As I have private health insurance, I finally went to another area (London) and saw someone privately who diagnosed me within days, had me see a hematologist and an oncologist the same week and treatment began almost instantly.
While at the hospital I met another patient from my original area who had had the same experience as me only HERS had gone on SEVEN months with no diagnosis. In fact, she was told her tiredness, weight loss etc., was all in her mind and a result of a recent relationship break-up she'd had. She did the same as me, took herself out of the NHS and went to London where she was diagnosed.
It's beyond disgusting and the national cancer guidelines are a joke where I live. Just ignored. They seem to say so long as they haven't referred you - then the guidelines don't kick in - they only apply AFTER you've been referred as a possibly cancer patient. It's an utter joke. I truly fear what happens to patients who do not have the ability to switch hospitals. And, as a side-note, this particular area has had LOADS of bad reports about it and, in particular, about missing diagnoses. I'm still really angry about it so sorry if this sound overly cross.
Just a little addendum to that : my original NHS place DID have me down for various tests but the GP then decided not to refer me for them (despite the consutlant asking him to) as it was a waste of money and I "didn't need them". Had they done those tests, according to my current hospital, they would have clearly shown what was going on. It's a money thing often here - the hospital want the GP to refer you as then it comes from their budget not the hospitals (apparently - no idea how that works) and the GP's are incredibly reluctant to do so feeling the hospital should have done it. One test he DID refer me for, he actually said to me (the GP) "Next time, make sure the hospital sort it out as I'm not doing it again on their behalf". It really needs sorting out.
I am sorry to read about your awful experience, but we really appreciate you taking the time to share it with us.
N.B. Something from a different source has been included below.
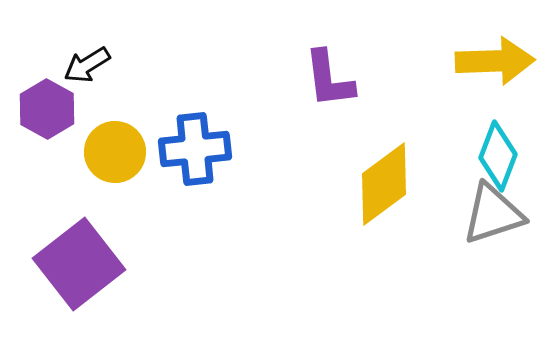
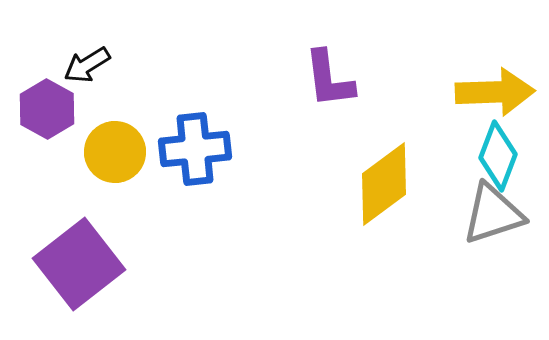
yellow arrow: moved 31 px down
It's always helpful for us to hear about examples of what needs to change. Part of our work will involve looking at issues such as payment in the health system and guidelines to make sure they reflect what is important to people who use the NHS.
Hi folks got to add that my husband did end up staying 14 days in his hell hole instead of the 5 days he was originally looking at......so bad was he treatment & car that the CQC are now involved ...along with Social Serices ( for abuse) and when we were asked to attend a meeting with the Hospital matron & General Manager I took 1 & 1/2 hours to tell it how it is!!!!
What pushed me to do this was they put the wrong drips in the wrong arms & blew the viens on his left arm ( which they need for chemo post op)...the poor 24 year old Staff Nurse & her 1 auxillary to 15 beds ended up sat on a chair crying her eyes out cradled in my arms!...for goodness sake ! NHS! I tremble to be involved & its about time the hierachy took more time to listen to the guinea pigs of these hell holes than to their overpaid Managers!